Are tax cuts. Which are the subject of the cited page. Which always sound good, don't they? Except when we don't cut spending, which rarely happens and we are running on ever-increasing budget deficits.
Most of the Western world sees interest rates on debt a swelling spending item which in many places comes in as top tier items, right after health and education and the like.
It's easy, in Canada, to see a provincial or federal politician getting elected on a promise to cut taxes. It's also easy to envision how negative that would be in the long term when coupled to existing budget deficits and debt loads.
All the easier from observing the effects of the One Big Beautiful Bill in our southern neighbors.

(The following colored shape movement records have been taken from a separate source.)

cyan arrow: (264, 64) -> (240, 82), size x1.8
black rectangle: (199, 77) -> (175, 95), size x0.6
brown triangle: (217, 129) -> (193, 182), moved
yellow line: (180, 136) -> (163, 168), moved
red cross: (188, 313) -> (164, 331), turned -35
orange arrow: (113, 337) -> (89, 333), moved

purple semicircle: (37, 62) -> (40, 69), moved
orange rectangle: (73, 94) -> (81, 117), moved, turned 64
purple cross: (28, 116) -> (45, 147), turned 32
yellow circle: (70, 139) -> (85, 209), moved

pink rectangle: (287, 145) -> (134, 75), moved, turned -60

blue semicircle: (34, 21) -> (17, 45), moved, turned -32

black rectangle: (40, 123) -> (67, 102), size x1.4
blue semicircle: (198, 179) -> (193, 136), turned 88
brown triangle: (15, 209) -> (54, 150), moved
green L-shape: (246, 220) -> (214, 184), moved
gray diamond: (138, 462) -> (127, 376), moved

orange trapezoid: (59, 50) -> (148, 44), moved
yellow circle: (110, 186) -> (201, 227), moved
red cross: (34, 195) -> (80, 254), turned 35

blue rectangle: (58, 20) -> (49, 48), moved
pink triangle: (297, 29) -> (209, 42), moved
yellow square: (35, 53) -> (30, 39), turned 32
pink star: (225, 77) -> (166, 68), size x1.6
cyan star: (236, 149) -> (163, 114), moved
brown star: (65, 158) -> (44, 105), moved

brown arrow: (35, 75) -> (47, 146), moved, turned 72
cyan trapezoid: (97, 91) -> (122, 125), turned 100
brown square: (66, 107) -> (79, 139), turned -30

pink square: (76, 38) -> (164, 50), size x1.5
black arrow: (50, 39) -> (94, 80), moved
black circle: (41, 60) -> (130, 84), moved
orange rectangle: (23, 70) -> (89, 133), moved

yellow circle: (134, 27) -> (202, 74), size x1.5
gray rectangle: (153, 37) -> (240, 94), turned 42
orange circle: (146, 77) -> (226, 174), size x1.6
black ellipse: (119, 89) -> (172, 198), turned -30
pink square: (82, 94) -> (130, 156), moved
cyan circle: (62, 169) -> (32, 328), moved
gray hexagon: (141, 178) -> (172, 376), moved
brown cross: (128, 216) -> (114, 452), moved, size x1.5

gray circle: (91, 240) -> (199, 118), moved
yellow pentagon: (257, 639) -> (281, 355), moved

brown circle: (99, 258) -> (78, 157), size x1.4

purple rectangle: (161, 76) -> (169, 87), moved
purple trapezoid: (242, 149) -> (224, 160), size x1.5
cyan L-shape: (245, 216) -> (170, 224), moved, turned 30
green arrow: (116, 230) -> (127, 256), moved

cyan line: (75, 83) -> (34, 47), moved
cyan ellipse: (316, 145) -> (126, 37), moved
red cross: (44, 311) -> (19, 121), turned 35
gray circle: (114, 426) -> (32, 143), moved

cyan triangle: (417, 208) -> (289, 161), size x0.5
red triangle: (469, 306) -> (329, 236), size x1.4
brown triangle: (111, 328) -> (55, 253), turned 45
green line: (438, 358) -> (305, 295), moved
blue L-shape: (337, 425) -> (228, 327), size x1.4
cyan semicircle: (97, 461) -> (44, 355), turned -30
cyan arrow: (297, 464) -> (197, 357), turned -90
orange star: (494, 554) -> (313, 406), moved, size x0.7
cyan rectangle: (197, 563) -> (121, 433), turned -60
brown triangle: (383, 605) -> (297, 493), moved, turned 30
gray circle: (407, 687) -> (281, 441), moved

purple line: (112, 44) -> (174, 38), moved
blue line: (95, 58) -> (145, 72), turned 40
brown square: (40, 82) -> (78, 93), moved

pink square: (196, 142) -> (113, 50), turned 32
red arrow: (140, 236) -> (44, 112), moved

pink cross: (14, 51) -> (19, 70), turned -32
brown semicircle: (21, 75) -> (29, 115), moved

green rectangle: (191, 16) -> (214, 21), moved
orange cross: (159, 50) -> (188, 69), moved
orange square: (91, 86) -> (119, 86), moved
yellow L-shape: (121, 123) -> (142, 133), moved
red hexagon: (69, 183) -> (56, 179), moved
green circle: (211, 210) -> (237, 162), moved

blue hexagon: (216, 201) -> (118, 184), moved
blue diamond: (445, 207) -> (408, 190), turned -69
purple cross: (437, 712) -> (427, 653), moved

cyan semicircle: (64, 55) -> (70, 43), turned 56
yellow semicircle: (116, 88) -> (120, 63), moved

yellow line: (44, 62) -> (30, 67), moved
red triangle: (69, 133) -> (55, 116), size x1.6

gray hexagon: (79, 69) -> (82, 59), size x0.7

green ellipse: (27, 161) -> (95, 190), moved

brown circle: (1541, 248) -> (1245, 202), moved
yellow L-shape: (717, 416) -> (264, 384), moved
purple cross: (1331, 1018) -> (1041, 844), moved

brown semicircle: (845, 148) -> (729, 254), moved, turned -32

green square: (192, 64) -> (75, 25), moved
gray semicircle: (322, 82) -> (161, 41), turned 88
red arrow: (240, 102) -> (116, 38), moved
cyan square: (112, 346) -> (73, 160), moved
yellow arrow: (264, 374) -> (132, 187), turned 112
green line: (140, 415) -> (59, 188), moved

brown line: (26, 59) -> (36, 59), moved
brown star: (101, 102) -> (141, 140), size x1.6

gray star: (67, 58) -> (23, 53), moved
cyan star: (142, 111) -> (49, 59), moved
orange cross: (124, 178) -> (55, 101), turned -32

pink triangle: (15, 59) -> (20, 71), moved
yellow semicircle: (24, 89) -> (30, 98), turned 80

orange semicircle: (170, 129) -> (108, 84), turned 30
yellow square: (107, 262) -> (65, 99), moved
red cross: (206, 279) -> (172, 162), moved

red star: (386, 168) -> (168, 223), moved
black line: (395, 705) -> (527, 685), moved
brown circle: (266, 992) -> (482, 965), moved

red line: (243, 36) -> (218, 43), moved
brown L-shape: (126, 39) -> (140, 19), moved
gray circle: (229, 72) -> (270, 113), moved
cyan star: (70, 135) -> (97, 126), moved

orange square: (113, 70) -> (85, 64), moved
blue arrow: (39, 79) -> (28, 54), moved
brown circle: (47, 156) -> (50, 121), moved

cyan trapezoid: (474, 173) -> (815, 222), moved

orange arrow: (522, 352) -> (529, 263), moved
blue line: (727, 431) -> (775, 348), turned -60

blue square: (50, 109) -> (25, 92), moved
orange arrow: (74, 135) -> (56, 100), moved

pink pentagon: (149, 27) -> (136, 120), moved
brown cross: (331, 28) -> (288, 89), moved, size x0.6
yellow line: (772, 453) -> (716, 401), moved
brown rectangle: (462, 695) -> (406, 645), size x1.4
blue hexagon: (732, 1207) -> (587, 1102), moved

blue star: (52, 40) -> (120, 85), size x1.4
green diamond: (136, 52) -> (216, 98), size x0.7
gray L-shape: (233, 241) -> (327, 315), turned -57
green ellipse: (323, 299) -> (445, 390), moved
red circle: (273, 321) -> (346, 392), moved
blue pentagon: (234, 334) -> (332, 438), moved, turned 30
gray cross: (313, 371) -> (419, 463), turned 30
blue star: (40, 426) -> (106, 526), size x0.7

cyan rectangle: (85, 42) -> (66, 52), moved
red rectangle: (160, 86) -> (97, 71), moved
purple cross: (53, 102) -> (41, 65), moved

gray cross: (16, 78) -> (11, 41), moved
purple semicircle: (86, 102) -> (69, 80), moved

Cutting taxes, when done irresponsibly, without cutting spending, is the best way for a politician to buy themselves popularity while kicking the can down the road to future generations. In fact, high taxes now are probably a sign people chose the easy way a few decades back.
This is also an indictment of press coverage, readership and electorate expectations.
There is a real tension in democracies between campaigning - a popularity contest and governing - calling for good management. In the past policy promises would be scrutinized by the press during campaigning, but now focus for much of it is on identity politics, because... that's what the readership longs to read. Few could be bothered to figure out if Mamdani's spending promises were fiscally doable. Or if campaign-Trump's tariff ideas made any sense (those promises might have been better shelved).
No, most of the energy is spent on shooting down the opposition, while lauding one's chosen candidate without looking too closely at how their sausage is being made.
So once the rubber hits the road during the governing part, often stupid ideas get quietly shelved and that is not necessarily a bad thing.
As the cited judge says...
Punish that party comes next election. And since Canadians often look at US actions, there is the "read my lips" precedent to take inspiration from: having been elected on a no-new-taxes platform, Bush Sr. resoundingly lost his reelection bid after breaking that pledge.
p.s. I am certainly not pro high taxation. What I am pro is spending within our means.
p.p.s. If a politician wanted to deposit a bond of their own money into escrow and use that as campaigning tool, I don't see why that should not be allowed. But it should not be a requirement. And consider this: such a system would penalize politicians who are not already wealthy.